- **Work request**:
Reproduce all records exactly.

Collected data
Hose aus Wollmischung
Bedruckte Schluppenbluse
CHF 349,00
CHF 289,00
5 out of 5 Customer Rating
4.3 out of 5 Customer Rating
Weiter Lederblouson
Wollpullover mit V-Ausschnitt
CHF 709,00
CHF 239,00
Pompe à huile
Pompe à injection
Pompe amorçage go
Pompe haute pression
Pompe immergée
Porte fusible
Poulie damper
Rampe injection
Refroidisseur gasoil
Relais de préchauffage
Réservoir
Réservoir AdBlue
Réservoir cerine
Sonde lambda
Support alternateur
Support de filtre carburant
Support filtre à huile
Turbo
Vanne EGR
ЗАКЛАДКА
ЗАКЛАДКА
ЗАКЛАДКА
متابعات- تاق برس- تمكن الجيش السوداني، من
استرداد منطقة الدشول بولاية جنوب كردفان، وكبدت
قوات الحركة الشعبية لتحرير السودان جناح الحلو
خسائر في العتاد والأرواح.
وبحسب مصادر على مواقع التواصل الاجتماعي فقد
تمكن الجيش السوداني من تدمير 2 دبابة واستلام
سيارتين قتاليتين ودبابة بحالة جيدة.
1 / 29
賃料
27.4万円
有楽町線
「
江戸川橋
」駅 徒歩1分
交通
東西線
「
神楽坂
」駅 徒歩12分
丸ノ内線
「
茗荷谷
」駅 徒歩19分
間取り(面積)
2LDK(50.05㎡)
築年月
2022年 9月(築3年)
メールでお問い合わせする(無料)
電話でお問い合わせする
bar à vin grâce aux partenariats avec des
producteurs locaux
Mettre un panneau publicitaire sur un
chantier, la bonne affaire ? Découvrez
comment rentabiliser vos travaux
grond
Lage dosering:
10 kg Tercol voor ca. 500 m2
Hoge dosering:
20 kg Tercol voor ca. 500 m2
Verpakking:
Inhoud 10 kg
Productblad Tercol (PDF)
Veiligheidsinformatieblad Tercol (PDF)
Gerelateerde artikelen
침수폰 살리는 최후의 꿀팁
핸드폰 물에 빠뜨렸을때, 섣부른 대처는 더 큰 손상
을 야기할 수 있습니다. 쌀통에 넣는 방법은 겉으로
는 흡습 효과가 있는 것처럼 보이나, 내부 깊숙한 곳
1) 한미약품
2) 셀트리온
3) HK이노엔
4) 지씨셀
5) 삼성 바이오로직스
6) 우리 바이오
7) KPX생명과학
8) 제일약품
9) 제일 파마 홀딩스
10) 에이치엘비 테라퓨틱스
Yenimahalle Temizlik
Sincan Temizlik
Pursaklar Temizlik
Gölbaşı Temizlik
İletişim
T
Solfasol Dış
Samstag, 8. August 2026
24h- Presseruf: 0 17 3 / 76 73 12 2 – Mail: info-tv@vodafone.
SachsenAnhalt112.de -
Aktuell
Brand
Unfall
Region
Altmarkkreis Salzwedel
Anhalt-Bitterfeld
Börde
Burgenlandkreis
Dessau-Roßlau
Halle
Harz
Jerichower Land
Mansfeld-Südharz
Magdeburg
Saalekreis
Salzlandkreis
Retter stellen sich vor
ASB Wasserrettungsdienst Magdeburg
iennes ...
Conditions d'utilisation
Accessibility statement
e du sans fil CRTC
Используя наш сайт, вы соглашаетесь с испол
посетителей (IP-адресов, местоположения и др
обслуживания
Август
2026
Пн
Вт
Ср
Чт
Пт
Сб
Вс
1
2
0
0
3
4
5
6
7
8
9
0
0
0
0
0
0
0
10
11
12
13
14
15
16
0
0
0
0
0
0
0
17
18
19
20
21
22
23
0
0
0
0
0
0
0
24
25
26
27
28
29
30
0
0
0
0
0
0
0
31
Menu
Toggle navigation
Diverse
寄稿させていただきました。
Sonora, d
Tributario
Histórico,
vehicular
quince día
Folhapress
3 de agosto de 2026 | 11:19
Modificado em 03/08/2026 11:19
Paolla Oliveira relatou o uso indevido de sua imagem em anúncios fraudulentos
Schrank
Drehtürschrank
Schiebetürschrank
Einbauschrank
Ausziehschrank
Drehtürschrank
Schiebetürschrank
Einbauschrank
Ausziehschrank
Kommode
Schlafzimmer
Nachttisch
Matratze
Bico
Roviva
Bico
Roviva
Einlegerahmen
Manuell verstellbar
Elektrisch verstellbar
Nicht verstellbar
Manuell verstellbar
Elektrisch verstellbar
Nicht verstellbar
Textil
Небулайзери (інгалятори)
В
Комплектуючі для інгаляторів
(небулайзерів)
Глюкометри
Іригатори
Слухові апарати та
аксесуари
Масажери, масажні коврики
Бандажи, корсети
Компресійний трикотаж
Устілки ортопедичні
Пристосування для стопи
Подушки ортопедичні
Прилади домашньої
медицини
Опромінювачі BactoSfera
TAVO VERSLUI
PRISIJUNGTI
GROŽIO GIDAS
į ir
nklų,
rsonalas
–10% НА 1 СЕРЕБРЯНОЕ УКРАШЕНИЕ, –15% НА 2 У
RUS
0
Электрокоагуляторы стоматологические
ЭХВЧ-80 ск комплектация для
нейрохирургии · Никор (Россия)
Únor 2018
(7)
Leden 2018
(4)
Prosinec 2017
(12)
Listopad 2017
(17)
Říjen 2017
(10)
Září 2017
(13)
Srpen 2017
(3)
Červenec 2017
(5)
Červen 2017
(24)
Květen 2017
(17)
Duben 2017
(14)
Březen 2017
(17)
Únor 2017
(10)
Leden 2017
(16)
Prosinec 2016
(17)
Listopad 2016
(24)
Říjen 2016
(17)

- **Response box**:
Hose aus Wollmischung
Bedruckte Schluppenbluse
CHF 349,00
CHF 289,00
5 out of 5 Customer Rating
4.3 out of 5 Customer Rating
Weiter Lederblouson
Wollpullover mit V-Ausschnitt
CHF 709,00
CHF 239,00
Pompe à huile
Pompe à injection
Pompe amorçage go
Pompe haute pression
Pompe immergée
Porte fusible
Poulie damper
Rampe injection
Refroidisseur gasoil
Relais de préchauffage
Réservoir
Réservoir AdBlue
Réservoir cerine
Sonde lambda
Support alternateur
Support de filtre carburant
Support filtre à huile
Turbo
Vanne EGR
ЗАКЛАДКА
ЗАКЛАДКА
ЗАКЛАДКА
متابعات- تاق برس- تمكن الجيش السوداني، من
استرداد منطقة الدشول بولاية جنوب كردفان، وكبدت
قوات الحركة الشعبية لتحرير السودان جناح الحلو
خسائر في العتاد والأرواح.
وبحسب مصادر على مواقع التواصل الاجتماعي فقد
تمكن الجيش السوداني من تدمير 2 دبابة واستلام
سيارتين قتاليتين ودبابة بحالة جيدة.
1 / 29
賃料
27.4万円
有楽町線
「
江戸川橋
」駅 徒歩1分
交通
東西線
「
神楽坂
」駅 徒歩12分
丸ノ内線
「
茗荷谷
」駅 徒歩19分
間取り(面積)
2LDK(50.05㎡)
築年月
2022年 9月(築3年)
メールでお問い合わせする(無料)
電話でお問い合わせする
bar à vin grâce aux partenariats avec des
producteurs locaux
Mettre un panneau publicitaire sur un
chantier, la bonne affaire ? Découvrez
comment rentabiliser vos travaux
grond
Lage dosering:
10 kg Tercol voor ca. 500 m2
Hoge dosering:
20 kg Tercol voor ca. 500 m2
Verpakking:
Inhoud 10 kg
Productblad Tercol (PDF)
Veiligheidsinformatieblad Tercol (PDF)
Gerelateerde artikelen
침수폰 살리는 최후의 꿀팁
핸드폰 물에 빠뜨렸을때, 섣부른 대처는 더 큰 손상
을 야기할 수 있습니다. 쌀통에 넣는 방법은 겉으로
는 흡습 효과가 있는 것처럼 보이나, 내부 깊숙한 곳
1) 한미약품
2) 셀트리온
3) HK이노엔
4) 지씨셀
5) 삼성 바이오로직스
6) 우리 바이오
7) KPX생명과학
8) 제일약품
9) 제일 파마 홀딩스
10) 에이치엘비 테라퓨틱스
Yenimahalle Temizlik
Sincan Temizlik
Pursaklar Temizlik
Gölbaşı Temizlik
İletişim
T
Solfasol Dış
Samstag, 8. August 2026
24h- Presseruf: 0 17 3 / 76 73 12 2 – Mail: info-tv@vodafone.
SachsenAnhalt112.de -
Aktuell
Brand
Unfall
Region
Altmarkkreis Salzwedel
Anhalt-Bitterfeld
Börde
Burgenlandkreis
Dessau-Roßlau
Halle
Harz
Jerichower Land
Mansfeld-Südharz
Magdeburg
Saalekreis
Salzlandkreis
Retter stellen sich vor
ASB Wasserrettungsdienst Magdeburg
iennes ...
Conditions d'utilisation
Accessibility statement
e du sans fil CRTC
Используя наш сайт, вы соглашаетесь с испол
посетителей (IP-адресов, местоположения и др
обслуживания
Август
2026
Пн
Вт
Ср
Чт
Пт
Сб
Вс
1
2
0
0
3
4
5
6
7
8
9
0
0
0
0
0
0
0
10
11
12
13
14
15
16
0
0
0
0
0
0
0
17
18
19
20
21
22
23
0
0
0
0
0
0
0
24
25
26
27
28
29
30
0
0
0
0
0
0
0
31
Menu
Toggle navigation
Diverse
寄稿させていただきました。
Sonora, d
Tributario
Histórico,
vehicular
quince día
Folhapress
3 de agosto de 2026 | 11:19
Modificado em 03/08/2026 11:19
Paolla Oliveira relatou o uso indevido de sua imagem em anúncios fraudulentos
Schrank
Drehtürschrank
Schiebetürschrank
Einbauschrank
Ausziehschrank
Drehtürschrank
Schiebetürschrank
Einbauschrank
Ausziehschrank
Kommode
Schlafzimmer
Nachttisch
Matratze
Bico
Roviva
Bico
Roviva
Einlegerahmen
Manuell verstellbar
Elektrisch verstellbar
Nicht verstellbar
Manuell verstellbar
Elektrisch verstellbar
Nicht verstellbar
Textil
Небулайзери (інгалятори)
В
Комплектуючі для інгаляторів
(небулайзерів)
Глюкометри
Іригатори
Слухові апарати та
аксесуари
Масажери, масажні коврики
Бандажи, корсети
Компресійний трикотаж
Устілки ортопедичні
Пристосування для стопи
Подушки ортопедичні
Прилади домашньої
медицини
Опромінювачі BactoSfera
TAVO VERSLUI
PRISIJUNGTI
GROŽIO GIDAS
į ir
nklų,
rsonalas
–10% НА 1 СЕРЕБРЯНОЕ УКРАШЕНИЕ, –15% НА 2 У
RUS
0
Электрокоагуляторы стоматологические
ЭХВЧ-80 ск комплектация для
нейрохирургии · Никор (Россия)
Únor 2018
(7)
Leden 2018
(4)
Prosinec 2017
(12)
Listopad 2017
(17)
Říjen 2017
(10)
Září 2017
(13)
Srpen 2017
(3)
Červenec 2017
(5)
Červen 2017
(24)
Květen 2017
(17)
Duben 2017
(14)
Březen 2017
(17)
Únor 2017
(10)
Leden 2017
(16)
Prosinec 2016
(17)
Listopad 2016
(24)
Říjen 2016
(17)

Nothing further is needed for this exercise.